Gdy myślimy o patriarchacie pierwszymi ofiarami, które przychodzą nam do głowy są kobiety. Ta książka pokazuje, że ma on negatywny wpływ na wszystkich – również na mężczyzn. Oto „Samiec alfa musi odejść” Liz Plank w tłumaczeniu Martyny Tomczak od Wydawnictwa Czarne.
Autorka książki Liz Plank jest Kanadyjką. Pracuje jako dziennikarka, prowadziła programy m.in. w NBC News i Vox Media. Oprócz tego regularnie gości w The Today Show, BBC World News czy ABC News. Pisze również felietony dla portalu MSNBC.
W swojej pracy od dłuższego czasu zajmuje się tematyką feminizmu i szeroko pojmowanej męskości. Jej ukoronowaniem jest właśnie książka „Samiec alfa musi odejść”. Plank próbuje spojrzeć na mężczyzn z globalnej perspektywy, zaglądając również do różnych zakątków świata, jednak skupia się przede wszystkim na swoim podwórku, czyli Ameryce Północnej.
Chyba na całym świecie mali chłopcy słyszą od dorosłych: bądź mężczyzną, chłopaki nie płaczą, musisz być silny, baw się tylko samochodami, lalki są dla dziewczyn. W oczach społeczeństwa do dzisiaj mężczyznom nie wypada okazywać emocji, nosić określonych kolorów czy rodzajów ubrań. Patriarchat niczym Saturn zaczął pożerać swoje dzieci…

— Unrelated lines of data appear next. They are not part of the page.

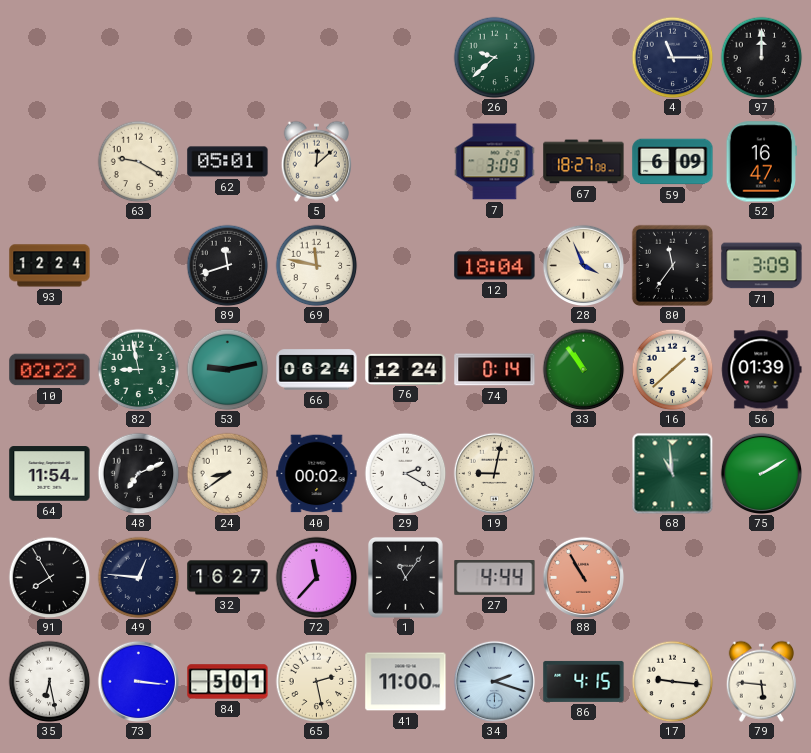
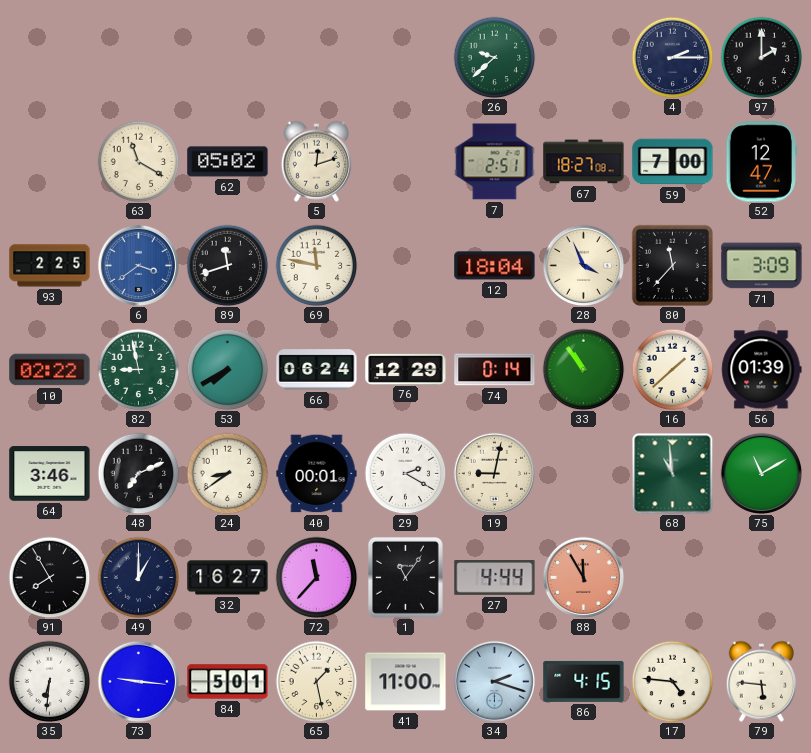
4: 11:15 -> 2:15
97: 12:00 -> 2:00
63: 9:20 -> 11:20
62: 05:01 -> 05:02
5: 12:08 -> 12:12
7: 3:09 -> 2:51
59: 6:09 -> 7:00
52: 16:47 -> 12:47
93: 12:24 -> 2:25
6: none -> 3:39
80: 11:36 -> 11:37
53: 9:13 -> 7:40
76: 12:24 -> 12:29
64: 11:54 -> 3:46
40: 00:02 -> 00:01
75: 2:10 -> 11:10
49: 12:46 -> 1:00
88: 10:55 -> 11:55
35: 6:28 -> 6:31
73: 3:16 -> 9:16
65: 2:28 -> 1:28
17: 9:16 -> 4:46
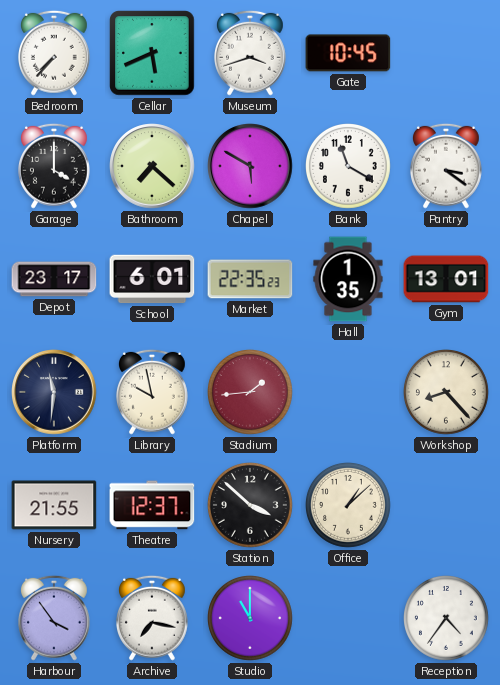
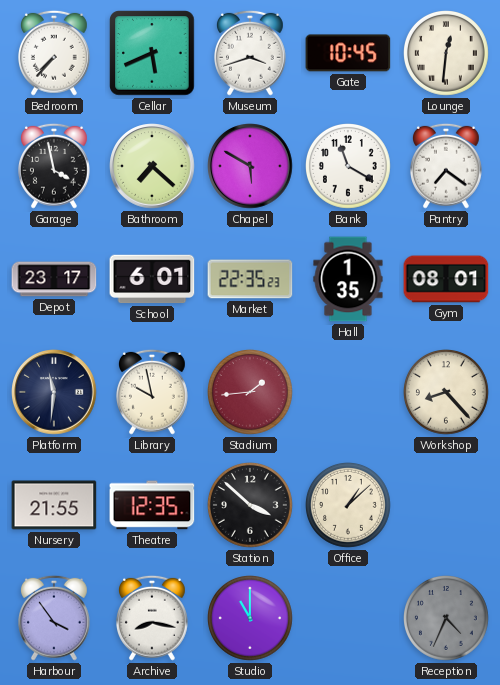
Lounge: none -> 12:31
Garage: 4:00 -> 3:58
Pantry: 3:21 -> 7:21
Gym: 13:01 -> 08:01
Theatre: 12:37 -> 12:35
Archive: 7:17 -> 8:17
Reception: 4:36 -> 4:34
Reception dial: white -> grey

„Samiec alfa musi odejść” to sygnał do rozpoczęcia zmiany. Mężczyźni powinni sobie uświadomić, że patriarchat krzywdzi również ich, doprowadza do zaburzeń i chorób psychicznych oraz wielu innych problemów. Czy przyjdzie chwila, gdy wszyscy będziemy równi? Naprawdę mam nadzieję, że tak, ale zmiany w myśleniu muszą wprowadzić wszyscy. Książkę powinien przeczytać naprawdę każdy, niezależnie od płci. To kawał bardzo dobrej roboty, która podejmuje niezwykle ważny temat i problem, który występuje na każdej szerokości geograficznej. Może warto by było, żeby „Samiec alfa musi odejść” został szkolną lekturą, bo jest to bardzo ważna i potrzebna pozycja literacka.